To the Editor:
I commend Rob Powers, PA-C, ATC, for his article on SLAP lesions in the March 2011 issue of JAAPA (“SLAP lesions: How to recognize and treat this debilitating shoulder injury”). However, I caution readers that SLAP lesions are quite rare. At large subspecialty/tertiary surgical referral practices, SLAP lesions represent only 1% to 3% of all shoulder cases. At my practice, we have done less than a dozen isolated SLAP repairs over the past 10 years.
According to Stephen Snyder, MD, an active member in the Association of Shoulder and Elbow Surgeons (ASES), there is a worrisome trend toward young surgeons who are candidates for board certification doing too many SLAP repairs. To investigate, Weber and colleagues searched the American Board of Orthopedic Surgery Part II database for all SLAP lesions and SLAP repairs done between 2003 and 2008. The investigators found 4,975 SLAP repairs (9.4% of all shoulder cases) and noted that the rate of repair increased to 10.1% by 2008. Alarmingly, this included patients as old as 88 years in women and 85 years in men (mean age, 36.4 years). During 8.9 weeks of self-reported follow-up, the complication rate was 4.4%, and only 26% of the patients were pain-free while 13% were functionally normal.1 They concluded that the candidates for board certification performed SLAP repairs three times more often than the literature recommended. Young orthopedists need to distinguish between truly pathologic SLAP lesions and incidental degeneration of the labrum with aging to help reduce the rates of SLAP repairs and improve outcomes.
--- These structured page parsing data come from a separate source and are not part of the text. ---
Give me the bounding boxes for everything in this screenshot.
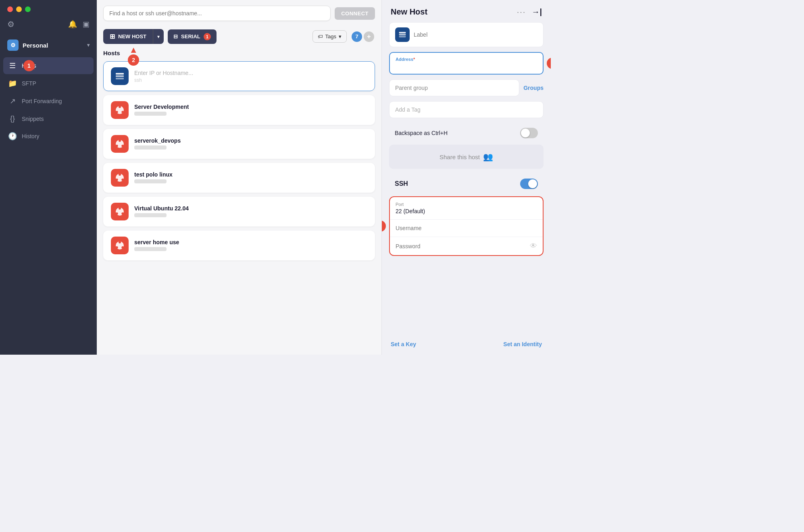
serial-icon: ⊟ [173, 33, 178, 39]
new-host-dropdown-button[interactable]: ▾ [153, 29, 164, 44]
ubuntu-icon [111, 169, 129, 187]
host-type-icon [395, 27, 410, 42]
list-item[interactable]: serverok_devops [103, 129, 375, 159]
list-item[interactable]: Server Development [103, 95, 375, 125]
more-options-button[interactable]: ··· [517, 7, 526, 17]
sidebar-item-snippets[interactable]: {} Snippets [3, 110, 94, 127]
avatar-group: 7 + [351, 31, 375, 43]
avatar[interactable]: 7 [351, 31, 363, 43]
annotation-2-wrap: ▲ 2 [128, 46, 139, 66]
search-input-wrap[interactable] [103, 6, 331, 21]
ssh-password-field: 👁 [390, 237, 543, 255]
parent-group-row: Parent group Groups [389, 79, 544, 96]
sidebar-item-sftp[interactable]: 📁 SFTP [3, 75, 94, 92]
ubuntu-icon [111, 101, 129, 119]
annotation-4-wrap: 4 [381, 220, 386, 232]
backspace-toggle[interactable] [520, 128, 538, 138]
share-row[interactable]: Share this host 👥 [389, 145, 544, 169]
svg-point-12 [119, 173, 121, 176]
ssh-toggle-thumb [528, 179, 537, 188]
label-input[interactable] [414, 31, 537, 38]
host-sub [134, 247, 367, 252]
new-host-button[interactable]: ⊞ NEW HOST [103, 29, 153, 44]
host-name: server home use [134, 239, 367, 245]
terminal-icon[interactable]: ▣ [83, 20, 90, 29]
add-avatar-button[interactable]: + [363, 31, 375, 43]
list-item[interactable]: Virtual Ubuntu 22.04 [103, 197, 375, 227]
svg-rect-1 [116, 75, 124, 77]
bell-icon[interactable]: 🔔 [68, 20, 77, 29]
parent-group-input[interactable]: Parent group [389, 79, 519, 96]
svg-rect-23 [399, 32, 406, 33]
ubuntu-icon [111, 135, 129, 153]
search-input[interactable] [109, 10, 325, 17]
host-info: Virtual Ubuntu 22.04 [134, 205, 367, 218]
ssh-header: SSH [389, 175, 544, 193]
history-icon: 🕐 [8, 132, 17, 141]
host-sub [134, 213, 367, 218]
list-item[interactable]: test polo linux [103, 163, 375, 193]
ssh-fields: Port 22 (Default) 👁 [389, 196, 544, 256]
set-identity-link[interactable]: Set an Identity [503, 341, 542, 347]
hosts-section-title: Hosts [103, 50, 375, 56]
svg-point-16 [119, 207, 121, 210]
set-key-link[interactable]: Set a Key [391, 341, 416, 347]
groups-link[interactable]: Groups [523, 85, 544, 91]
new-host-info: Enter IP or Hostname... ssh [134, 70, 367, 83]
svg-point-10 [121, 145, 124, 147]
sidebar-item-history[interactable]: 🕐 History [3, 128, 94, 145]
port-value[interactable]: 22 (Default) [396, 208, 537, 214]
username-input[interactable] [396, 225, 537, 231]
gear-icon[interactable]: ⚙ [7, 19, 15, 29]
panel-body: Address* 3 Parent group Groups Add a Tag… [382, 22, 551, 335]
tags-chevron-icon: ▾ [339, 33, 342, 39]
svg-rect-25 [399, 36, 406, 37]
close-button[interactable] [7, 6, 13, 12]
new-host-label: NEW HOST [118, 33, 146, 39]
annotation-4-circle: 4 [381, 220, 386, 232]
backspace-label: Backspace as Ctrl+H [395, 130, 448, 136]
svg-point-8 [119, 139, 121, 142]
host-name: Server Development [134, 104, 367, 110]
chevron-down-icon: ▾ [87, 42, 90, 48]
serial-button[interactable]: ⊟ SERIAL 1 [168, 29, 217, 44]
search-bar: CONNECT [97, 0, 381, 27]
sidebar-item-port-forwarding[interactable]: ↗ Port Forwarding [3, 93, 94, 110]
connect-button[interactable]: CONNECT [335, 7, 375, 20]
password-input[interactable] [396, 243, 530, 249]
minimize-button[interactable] [16, 6, 22, 12]
address-input[interactable] [396, 63, 537, 70]
ssh-username-field [390, 220, 543, 237]
sidebar-nav: ☰ Hosts 1 ◀ 📁 SFTP ↗ Port Forwarding {} … [0, 57, 97, 355]
sidebar-item-hosts[interactable]: ☰ Hosts 1 ◀ [3, 57, 94, 74]
tags-button[interactable]: 🏷 Tags ▾ [312, 30, 347, 43]
host-info: server home use [134, 239, 367, 252]
backspace-toggle-row: Backspace as Ctrl+H [389, 123, 544, 143]
maximize-button[interactable] [25, 6, 31, 12]
svg-rect-24 [399, 34, 406, 35]
annotation-1: 1 [23, 60, 35, 71]
new-host-entry[interactable]: Enter IP or Hostname... ssh [103, 61, 375, 91]
address-row-wrap: Address* 3 [389, 52, 544, 75]
expand-panel-button[interactable]: →| [531, 7, 542, 17]
list-item[interactable]: server home use [103, 231, 375, 260]
host-sub [134, 145, 367, 151]
svg-point-20 [119, 241, 121, 243]
annotation-2-arrow: ▲ [129, 46, 138, 54]
ssh-toggle[interactable] [520, 179, 538, 189]
new-host-sub: ssh [134, 77, 367, 83]
tag-row[interactable]: Add a Tag [389, 101, 544, 118]
annotation-3-wrap: 3 [547, 58, 551, 69]
address-row: Address* [389, 52, 544, 75]
main-content: CONNECT ⊞ NEW HOST ▾ ▲ 2 ⊟ SERIAL 1 🏷 [97, 0, 381, 355]
port-forwarding-icon: ↗ [8, 97, 17, 106]
ubuntu-icon [111, 237, 129, 254]
host-name: Virtual Ubuntu 22.04 [134, 205, 367, 212]
account-switcher[interactable]: ⚙ Personal ▾ [0, 35, 97, 57]
host-sub [134, 179, 367, 185]
svg-point-4 [119, 106, 121, 108]
serial-label: SERIAL [181, 33, 200, 39]
account-label: Personal [23, 42, 48, 49]
sidebar-item-label: History [22, 133, 40, 139]
show-password-icon[interactable]: 👁 [530, 242, 537, 250]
In addition, there are numerous advantages to using new nonabsorbable, inert plastic anchors over those made of metal or absorbable material that Mr. Powers discussed. Metal anchors, especially Poly-L-lactide anchors, interfere with MRI imaging and can cause articular chondral damage. Research has shown that metal anchors do not absorb; much of the polymer is still present after 3 years, although in isolated fragments, and there is absence of its replacement by bone.2 Furthermore, if the absorbable anchor fails and leaks occur inside the joint, tack synovitis and significant chondrolysis can occur.3,4,5 Patients with anchor-related complications generally present with pain and/or stiffness, and the surgeon/PA team should have a high index of suspicion if a patient does not progress as expected. Glenohumeral synovitis, glenoid osteolysis, loose bodies, and chondral injury with full thickness chondral loss are some of the notable complications that have been reported. Some dispute this finding, but the end result can be devastating nonetheless in young patients with end-stage arthropathy.
Vinh Dang, MPAS, PA-C
Sports and Orthopaedic Specialists, PA
Minneapolis, MN
REFERENCES
1. Weber SC, Payvandi S, Martin DF, Harrast JJ. SLAP lesions of the shoulder: incidence rates, complications, and outcomes as reported by ABOS part II candidates (SS-19). Arthroscopy. 2010;26(6)(suppl):e9-e10.
2. Walton M, Cotton NJ. Long-term in vivo degradation of poly-L-lactide (PLLA) in bone. J Biomater Appl. 2007;21(4):395-411.
3. Freehill MQ, Harms DJ, Huber SM, et al. Poly-L-lactic acid tack synovitis after arthroscopic stabilization of the shoulder. Am J Sports Med. 2003;31(5):643-647.
4. Athwal GS, Shridharani SM, O'Driscoll SW. Osteolysis and arthropathy of the shoulder after use of bioabsorbable knotless suture anchors. A report of four cases. J Bone Joint Surg Am. 2006;88(8):1840-1845.
5. Glueck D, Wilson TC, Johnson DL. Extensive osteolysis after rotator cuff repair with a bioabsorbable suture anchor: a case report. Am J Sports Med. 2005;33(5):742-744.